In this lesson, children of all year levels can use an image created from Wordle.net to predict what an article/story is about. There is a massive hype over who is correct in this lesson and it caters to your lowest readers and your highest readers. I love this lesson because it helps your low readers to understand all the words in the article first, allowing them to read the text fluently later.
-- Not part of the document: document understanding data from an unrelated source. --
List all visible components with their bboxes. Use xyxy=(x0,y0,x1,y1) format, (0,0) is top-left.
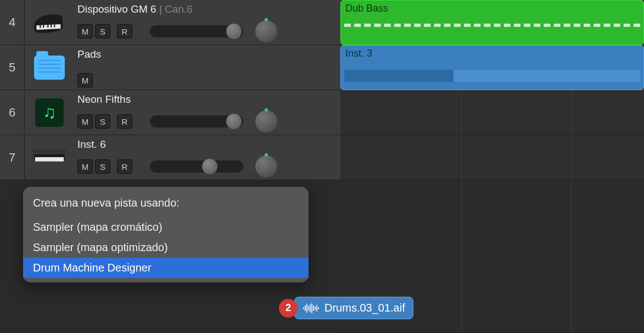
svg-rect-2 xyxy=(43,25,44,27)
track-number: 4 xyxy=(0,0,25,45)
region-midi-preview xyxy=(344,24,640,27)
region-label: Inst. 3 xyxy=(345,48,372,59)
track-body: Pads M xyxy=(74,45,340,90)
track-number: 7 xyxy=(0,135,25,180)
track-number: 5 xyxy=(0,45,25,90)
svg-rect-8 xyxy=(33,149,66,153)
track-controls: M xyxy=(77,73,336,87)
msr-group: M xyxy=(77,73,93,87)
note-icon: ♫ xyxy=(32,98,67,127)
popup-title: Crea una nueva pista usando: xyxy=(23,195,309,217)
record-button[interactable]: R xyxy=(117,114,132,129)
track-body: Dispositivo GM 6 | Can.6 M S R xyxy=(74,0,340,45)
slider-thumb[interactable] xyxy=(202,159,217,174)
track-name: Inst. 6 xyxy=(77,138,106,150)
solo-button[interactable]: S xyxy=(95,159,110,174)
track-name: Pads xyxy=(77,48,101,60)
track-name: Neon Fifths xyxy=(77,93,131,105)
record-button[interactable]: R xyxy=(117,24,132,38)
arrange-lane[interactable] xyxy=(340,135,644,180)
waveform-icon xyxy=(303,303,319,314)
track-list-panel: 4 Dispositivo GM 6 | Can.6 M S R xyxy=(0,0,340,333)
track-icon-wrap xyxy=(25,0,74,45)
region-midi-preview xyxy=(453,70,640,82)
slider-thumb[interactable] xyxy=(226,114,242,129)
msr-group: M S R xyxy=(77,114,132,129)
track-icon-wrap xyxy=(25,135,74,180)
track-controls: M S R xyxy=(77,110,336,132)
pan-knob[interactable] xyxy=(255,20,277,42)
svg-rect-7 xyxy=(35,157,64,162)
track-number: 6 xyxy=(0,90,25,135)
drag-filename: Drums.03_01.aif xyxy=(324,302,405,314)
record-button[interactable]: R xyxy=(117,159,132,174)
track-title: Neon Fifths xyxy=(77,93,336,106)
track-controls: M S R xyxy=(77,156,336,177)
create-track-popup: Crea una nueva pista usando: Sampler (ma… xyxy=(23,187,309,282)
msr-group: M S R xyxy=(77,159,132,174)
track-title: Pads xyxy=(77,48,336,60)
track-title: Dispositivo GM 6 | Can.6 xyxy=(77,3,336,15)
track-controls: M S R xyxy=(77,20,336,42)
volume-slider[interactable] xyxy=(150,115,243,127)
app-root: 4 Dispositivo GM 6 | Can.6 M S R xyxy=(0,0,644,333)
grid-line xyxy=(461,90,462,333)
popup-item-drum-machine-designer[interactable]: Drum Machine Designer xyxy=(23,258,309,278)
arrange-lane[interactable] xyxy=(340,90,644,135)
track-row[interactable]: 7 Inst. 6 M S R xyxy=(0,135,340,180)
solo-button[interactable]: S xyxy=(95,24,110,38)
keyboard-icon xyxy=(32,143,67,173)
drag-count-badge: 2 xyxy=(279,299,298,318)
drag-indicator: 2 Drums.03_01.aif xyxy=(279,297,413,319)
track-row[interactable]: 5 Pads M xyxy=(0,45,340,90)
popup-item-sampler-optimized[interactable]: Sampler (mapa optimizado) xyxy=(23,237,309,258)
svg-rect-1 xyxy=(40,25,41,27)
grid-line xyxy=(571,90,572,333)
track-title: Inst. 6 xyxy=(77,138,336,151)
drag-file-chip: Drums.03_01.aif xyxy=(294,297,413,319)
track-channel-suffix: | Can.6 xyxy=(156,3,193,15)
track-row[interactable]: 4 Dispositivo GM 6 | Can.6 M S R xyxy=(0,0,340,45)
region-dub-bass[interactable]: Dub Bass xyxy=(340,0,644,45)
msr-group: M S R xyxy=(77,24,132,38)
piano-icon xyxy=(31,7,68,38)
folder-icon xyxy=(32,53,67,82)
svg-rect-4 xyxy=(51,24,52,27)
track-body: Neon Fifths M S R xyxy=(74,90,340,135)
track-icon-wrap: ♫ xyxy=(25,90,74,135)
region-inst-3[interactable]: Inst. 3 xyxy=(340,45,644,90)
track-name: Dispositivo GM 6 xyxy=(77,3,156,15)
slider-thumb[interactable] xyxy=(226,24,242,39)
svg-rect-3 xyxy=(47,25,48,27)
svg-rect-5 xyxy=(54,24,55,27)
region-label: Dub Bass xyxy=(345,3,388,14)
track-body: Inst. 6 M S R xyxy=(74,135,340,180)
arrange-area[interactable]: Dub Bass Inst. 3 xyxy=(340,0,644,333)
volume-slider[interactable] xyxy=(150,25,243,37)
track-row[interactable]: 6 ♫ Neon Fifths M S R xyxy=(0,90,340,135)
mute-button[interactable]: M xyxy=(77,73,93,87)
mute-button[interactable]: M xyxy=(77,24,93,38)
pan-knob[interactable] xyxy=(255,156,277,177)
volume-slider[interactable] xyxy=(150,160,243,173)
popup-item-sampler-chromatic[interactable]: Sampler (mapa cromático) xyxy=(23,217,309,237)
track-icon-wrap xyxy=(25,45,74,90)
mute-button[interactable]: M xyxy=(77,159,93,174)
solo-button[interactable]: S xyxy=(95,114,110,129)
pan-knob[interactable] xyxy=(255,110,277,132)
mute-button[interactable]: M xyxy=(77,114,93,129)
Australian Curriculum Links:

Lesson Outline:

Before you do this, choose an appropriate article/story/speech for your children. You can use a picture story book for younger students.

Introduction:

  1. Explain what prediction is and how it helps us as readers to understand whatever it is that we are reading.
  2. Discuss where and when we would predict in our lives (and in reading) on the board (2 -Heading T Chart would work well).
  3. Tell students that today we are going to practise predicting with a tricky and challenging image that will require them to think critically.

Body:

  1. Pull up your wordle (you’ll need to create one first by copying text from an article/story into the Java plugin at www.wordle.net) and distribute colour copies to pairs in your class.
  2. Set students the challenge that you have copied this text from a newspaper article that you have forgotten the name of and challenge them to solve what the article is about.
  3. Explain to the children that in a wordle, the words that appear the largest, occur more often in the text. The example above obviously has the word ‘WASTE’ appear quite often.
  4. Discuss the strategies that we could use as readers to try and make meaning from this text (it is a text you know), such as using a dictionary to look up unknown words, finding proper nouns for places and looking them up on a map, etc.
  5. Set children to task, getting them to record any information that they find out and their thoughts on what the text is about.

Conclusion

  1.  After children have spent a good 20-30 minutes examining the Wordle, wander off to a stack of mixed up papers that you have previously created (have copies of the original article here for the students too) and yell out ‘It’s ok! I’ve found the article!’
  2. Naturally students will want to know (confirm or deny) their predictions and will ask if they can read it.
  3. Before you allow them, ask for some of their predictions first and record on a large piece of paper (butcher’s paper will work well)
  4. Have students read in pairs, small groups or as a whole class.
  5. When they have finished ask them to come and place a tick or a cross on some of the predictions that the class made and discuss why these predictions were incorrect/correct.
  6. Conclude by pointing out that we can always predict what might happen, but that prediction can always change as we learn more. Good predictions take in a lot of factors and are not just ‘wild’ guesses.

Assessment:

  • Use anecdotal notes recording (grid with what strategies you are looking for works well).
  • Add initials to children’s predictions on the butcher’s paper to see who has contributed.
  • Have children record their reading and create a before and after digital prediction and affirmation.